[What is needed] Your answer must be the lines from the first one in the material through the line with "collaboration", retyped exactly and with no pictures.

[Exercise input — start]

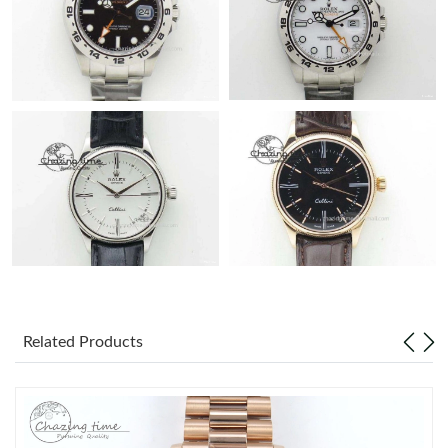
Related Products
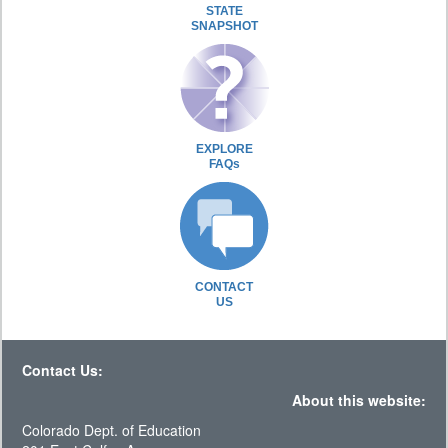
STATE
SNAPSHOT
EXPLORE
FAQs
CONTACT
US
Contact Us:
About this website:
Colorado Dept. of Education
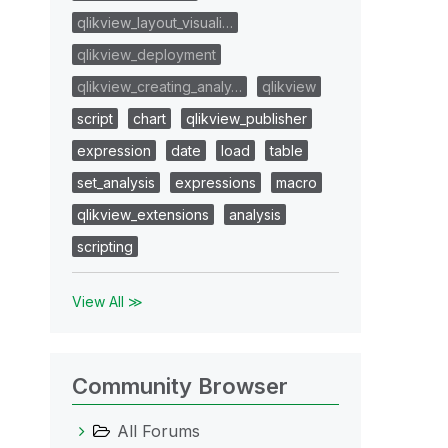
qlikview_layout_visuali…
qlikview_deployment
qlikview_creating_analy…
qlikview
script
chart
qlikview_publisher
expression
date
load
table
set_analysis
expressions
macro
qlikview_extensions
analysis
scripting
View All ≫
Community Browser
All Forums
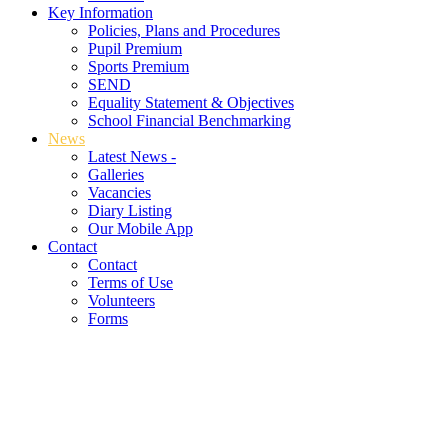
Key Information
Policies, Plans and Procedures
Pupil Premium
Sports Premium
SEND
Equality Statement & Objectives
School Financial Benchmarking
News
Latest News -
Galleries
Vacancies
Diary Listing
Our Mobile App
Contact
Contact
Terms of Use
Volunteers
Forms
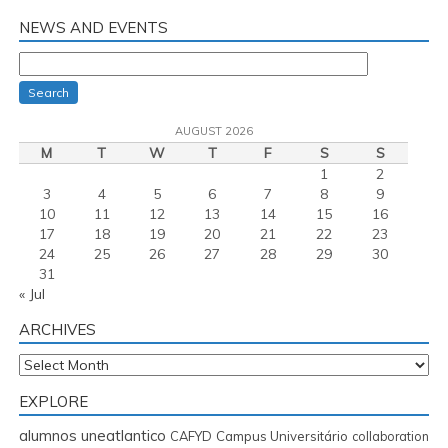
NEWS AND EVENTS
Search
AUGUST 2026
M
T
W
T
F
S
S
1
2
3
4
5
6
7
8
9
10
11
12
13
14
15
16
17
18
19
20
21
22
23
24
25
26
27
28
29
30
31
« Jul
ARCHIVES
Archives
EXPLORE
alumnos uneatlantico
CAFYD
Campus Universitário
collaboration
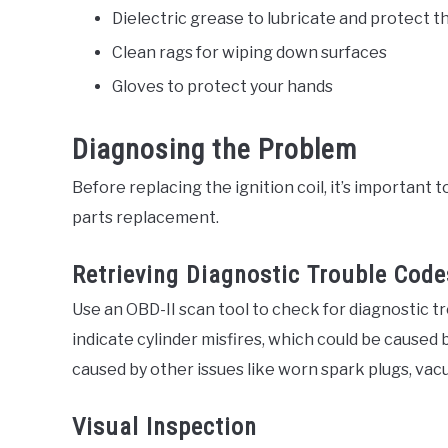
Dielectric grease to lubricate and protect th
Clean rags for wiping down surfaces
Gloves to protect your hands
Diagnosing the Problem
Before replacing the ignition coil, it’s important
parts replacement.
Retrieving Diagnostic Trouble Code
Use an OBD-II scan tool to check for diagnostic 
indicate cylinder misfires, which could be caused by
caused by other issues like worn spark plugs, vacu
Visual Inspection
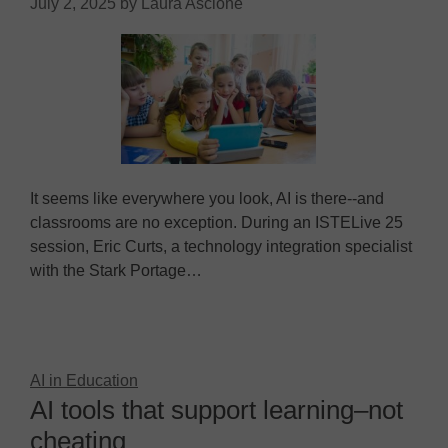
July 2, 2025
by
Laura Ascione
It seems like everywhere you look, AI is there--and
classrooms are no exception. During an ISTELive 25
session, Eric Curts, a technology integration specialist
with the Stark Portage…
AI in Education
AI tools that support learning–not
cheating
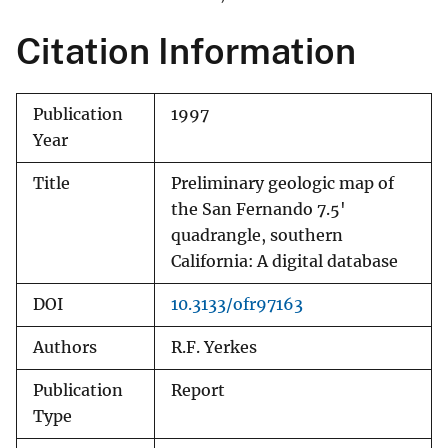
Citation Information
Publication
1997
Year
Title
Preliminary geologic map of
the San Fernando 7.5'
quadrangle, southern
California: A digital database
DOI
10.3133/ofr97163
Authors
R.F. Yerkes
Publication
Report
Type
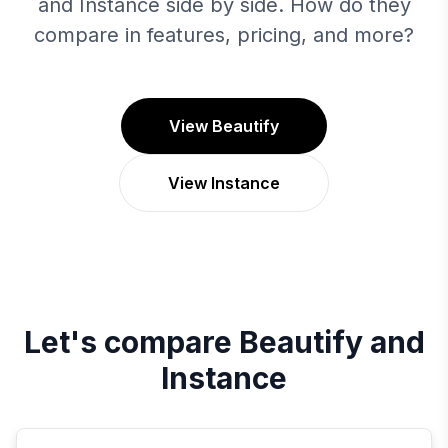
and Instance side by side. How do they
compare in features, pricing, and more?
View Beautify
View Instance
Let's compare
Beautify
and
Instance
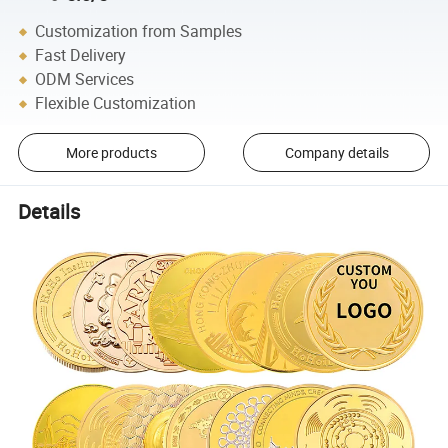
Customization from Samples
Fast Delivery
ODM Services
Flexible Customization
More products
Company details
Details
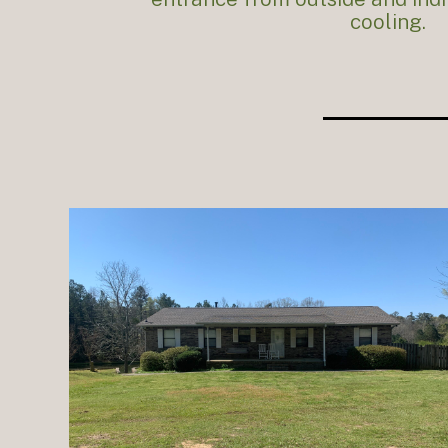
cooling.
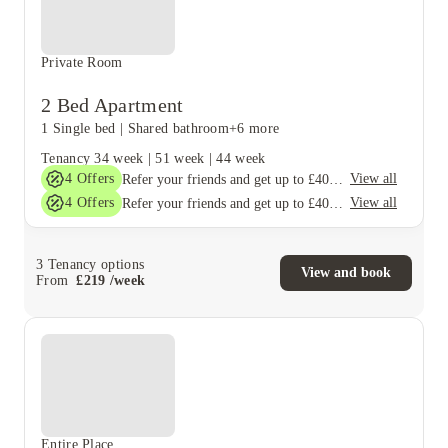
Private Room
2 Bed Apartment
1 Single bed
|
Shared bathroom
+6 more
Tenancy
34 week
|
51 week
|
44 week
4
Offers
View all
Refer your friends and get up to £400 cashback and more!
4
Offers
View all
Refer your friends and get up to £400 cashback and more!
3
Tenancy options
View and book
From
£
219
/
week
Entire Place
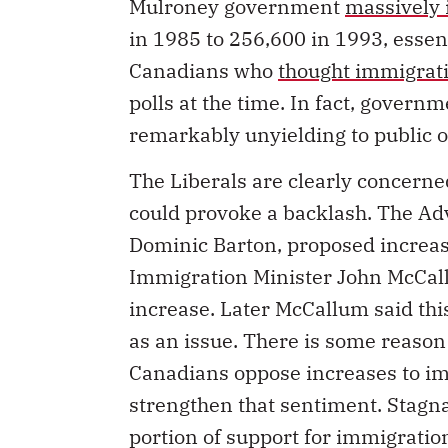
Mulroney government
massively 
in 1985 to 256,600 in 1993, essen
Canadians who
thought immigrati
polls at the time. In fact, gover
remarkably unyielding to public o
The Liberals are clearly concerne
could provoke a backlash. The A
Dominic Barton, proposed increas
Immigration Minister John McCall
increase. Later McCallum said th
as an issue. There is some reason
Canadians oppose increases to im
strengthen that sentiment. Stagna
portion of support for immigrati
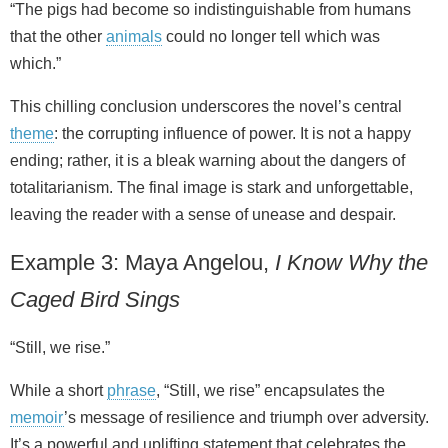
“The pigs had become so indistinguishable from humans
that the other
animals
could no longer tell which was
which.”
This chilling conclusion underscores the novel’s central
theme
: the corrupting influence of power. It is not a happy
ending; rather, it is a bleak warning about the dangers of
totalitarianism. The final image is stark and unforgettable,
leaving the reader with a sense of unease and despair.
Example 3: Maya Angelou,
I Know Why the
Caged Bird Sings
“Still, we rise.”
While a short
phrase
, “Still, we rise” encapsulates the
memoir
’s message of resilience and triumph over adversity.
It’s a powerful and uplifting statement that celebrates the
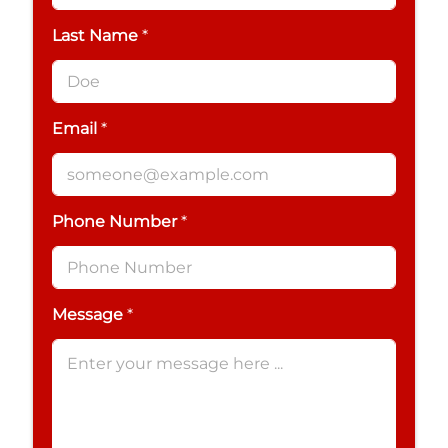
Last Name
*
Email
*
Phone Number
*
Message
*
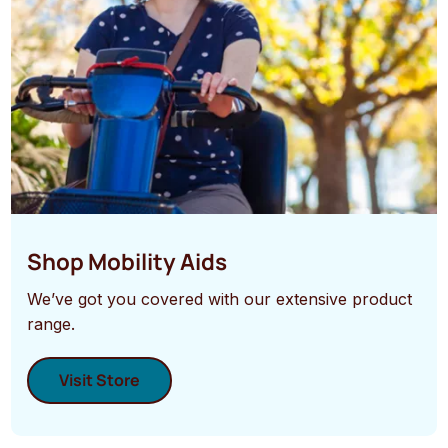
Shop Mobility Aids
We’ve got you covered with our extensive product
range.
Visit Store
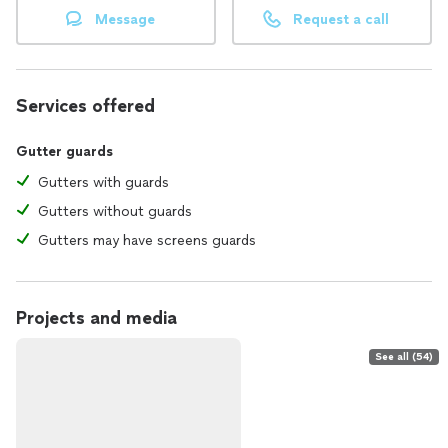
Message
Request a call
Services offered
Gutter guards
Gutters with guards
Gutters without guards
Gutters may have screens guards
Projects and media
See all (54)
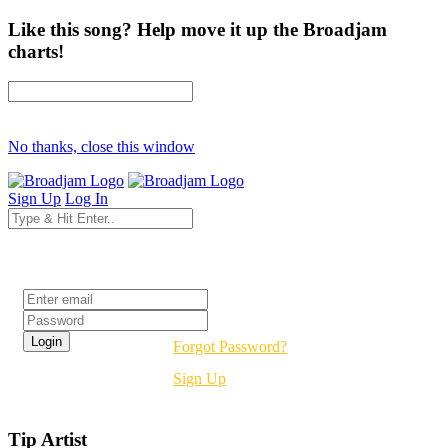
Like this song? Help move it up the Broadjam
charts!
No thanks, close this window
Sign Up
Log In
Login
Forgot Password?
Sign Up
Tip Artist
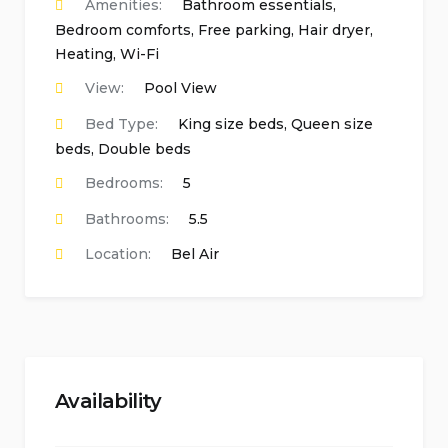
Amenities:
Bathroom essentials
,
Bedroom comforts
,
Free parking
,
Hair dryer
,
Heating
,
Wi-Fi
View:
Pool View
Bed Type:
King size beds, Queen size
beds, Double beds
Bedrooms:
5
Bathrooms:
5.5
Location:
Bel Air
Availability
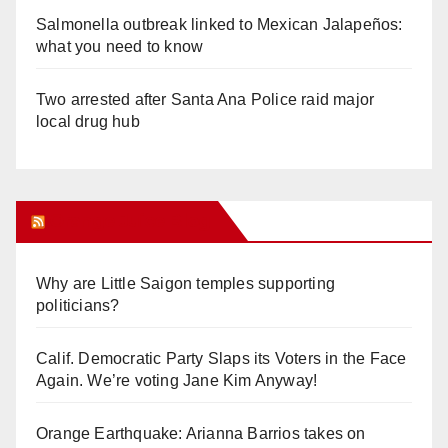
Salmonella outbreak linked to Mexican Jalapeños:
what you need to know
Two arrested after Santa Ana Police raid major
local drug hub
Orange Juice Blog
Why are Little Saigon temples supporting
politicians?
Calif. Democratic Party Slaps its Voters in the Face
Again. We’re voting Jane Kim Anyway!
Orange Earthquake: Arianna Barrios takes on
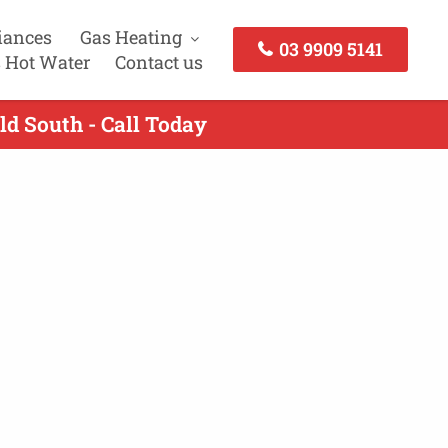
iances
Gas Heating
03 9909 5141
 Hot Water
Contact us
ld South - Call Today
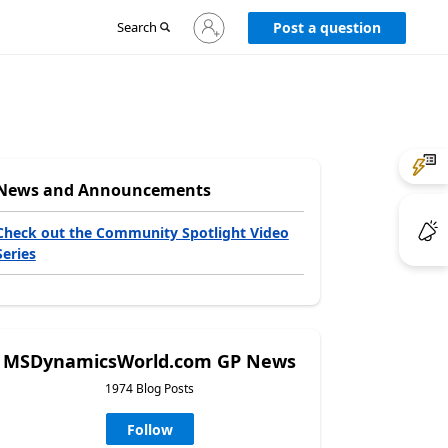
Sign
Search
Post a question
in
to
your
account
News and Announcements
Check out the Community Spotlight Video
Series
MSDynamicsWorld.com GP News
1974 Blog Posts
Follow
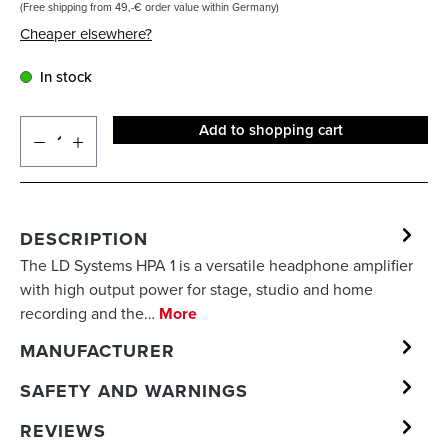
(Free shipping from 49,-€ order value within Germany)
Cheaper elsewhere?
In stock
Add to shopping cart
DESCRIPTION
The LD Systems HPA 1 is a versatile headphone amplifier
with high output power for stage, studio and home
recording and the…
More
MANUFACTURER
SAFETY AND WARNINGS
REVIEWS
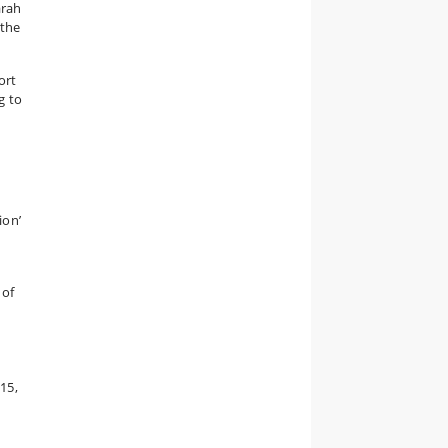
arah
 the
ort
g to
ion’
 of
15,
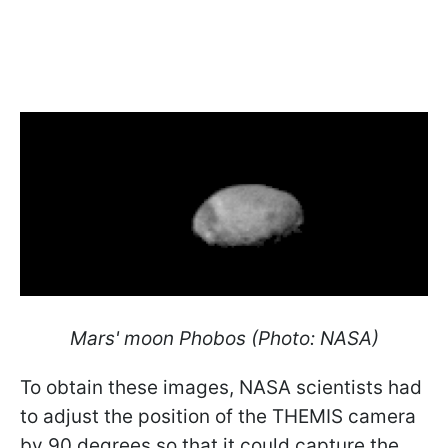
Mars' moon Phobos (Photo: NASA)
To obtain these images, NASA scientists had
to adjust the position of the THEMIS camera
by 90 degrees so that it could capture the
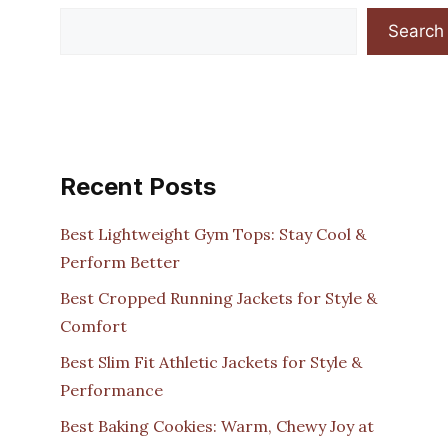
Search
Recent Posts
Best Lightweight Gym Tops: Stay Cool &
Perform Better
Best Cropped Running Jackets for Style &
Comfort
Best Slim Fit Athletic Jackets for Style &
Performance
Best Baking Cookies: Warm, Chewy Joy at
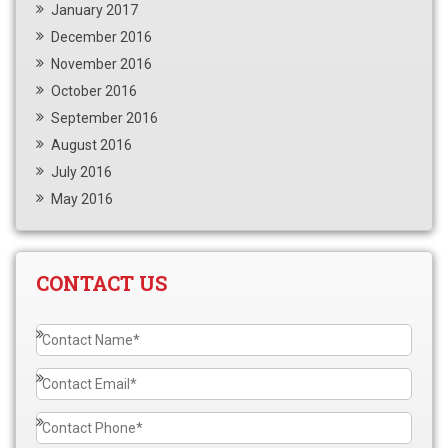
January 2017
December 2016
November 2016
October 2016
September 2016
August 2016
July 2016
May 2016
CONTACT US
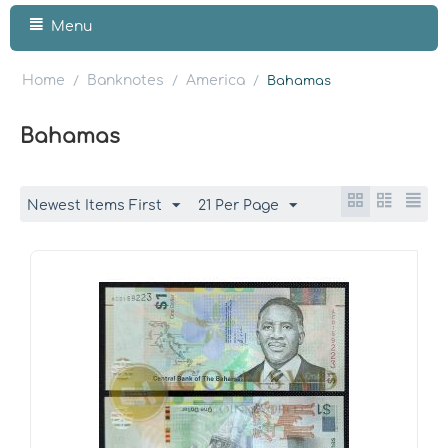
Menu
Home
Banknotes
America
/
/
/
Bahamas
Bahamas
Newest Items First
21 Per Page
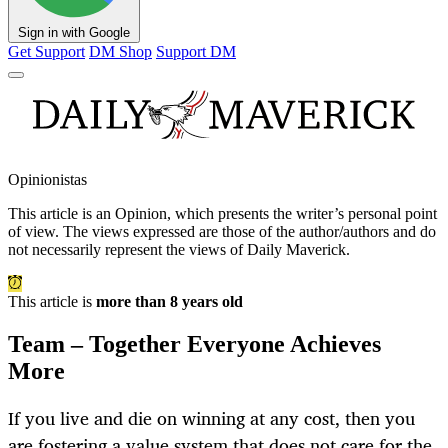
Sign in with Google
Get Support
DM Shop
Support DM
Opinionistas
This article is an
Opinion
, which presents the writer’s personal point
of view. The views expressed are those of the author/authors and do
not necessarily represent the views of Daily Maverick.
This article is
more than 8 years old
Team – Together Everyone Achieves
More
If you live and die on winning at any cost, then you
are fostering a value system that does not care for the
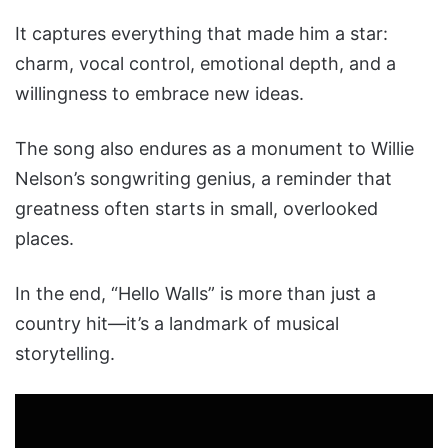
It captures everything that made him a star:
charm, vocal control, emotional depth, and a
willingness to embrace new ideas.
The song also endures as a monument to Willie
Nelson’s songwriting genius, a reminder that
greatness often starts in small, overlooked
places.
In the end, “Hello Walls” is more than just a
country hit—it’s a landmark of musical
storytelling.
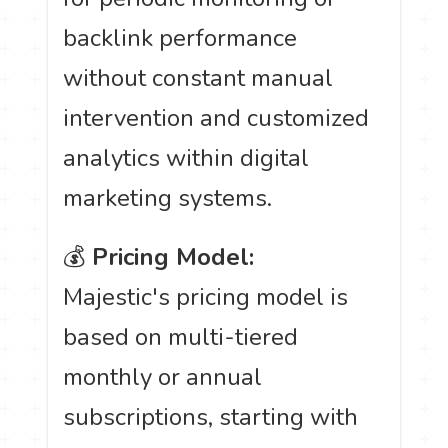
backlink performance
without constant manual
intervention and customized
analytics within digital
marketing systems.
💰
Pricing Model:
Majestic's pricing model is
based on multi-tiered
monthly or annual
subscriptions, starting with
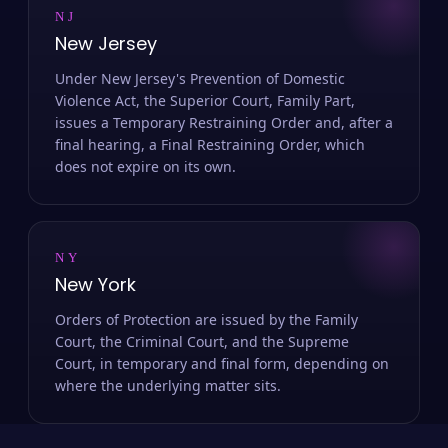
NJ
New Jersey
Under New Jersey's Prevention of Domestic
Violence Act, the Superior Court, Family Part,
issues a Temporary Restraining Order and, after a
final hearing, a Final Restraining Order, which
does not expire on its own.
NY
New York
Orders of Protection are issued by the Family
Court, the Criminal Court, and the Supreme
Court, in temporary and final form, depending on
where the underlying matter sits.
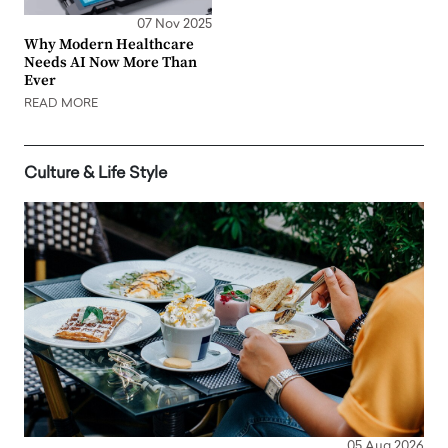
07 Nov 2025
Why Modern Healthcare
Needs AI Now More Than
Ever
READ MORE
Culture & Life Style
05 Aug 2026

[Exercise input — finish]

[Response to the task]
Related Products
STATE
SNAPSHOT
EXPLORE
FAQs
CONTACT
US
Contact Us:
About this website:
Colorado Dept. of Education
qlikview_layout_visuali…
qlikview_deployment
qlikview_creating_analy…
qlikview
script
chart
qlikview_publisher
expression
date
load
table
set_analysis
expressions
macro
qlikview_extensions
analysis
scripting
View All ≫
Community Browser
All Forums
Key Information
Policies, Plans and Procedures
Pupil Premium
Sports Premium
SEND
Equality Statement & Objectives
School Financial Benchmarking
News
Latest News -
Galleries
Vacancies
Diary Listing
Our Mobile App
Contact
Contact
Terms of Use
Volunteers
Forms
NEWS AND EVENTS
Search
AUGUST 2026
M
T
W
T
F
S
S
1
2
3
4
5
6
7
8
9
10
11
12
13
14
15
16
17
18
19
20
21
22
23
24
25
26
27
28
29
30
31
« Jul
ARCHIVES
Archives
EXPLORE
alumnos uneatlantico
CAFYD
Campus Universitário
collaboration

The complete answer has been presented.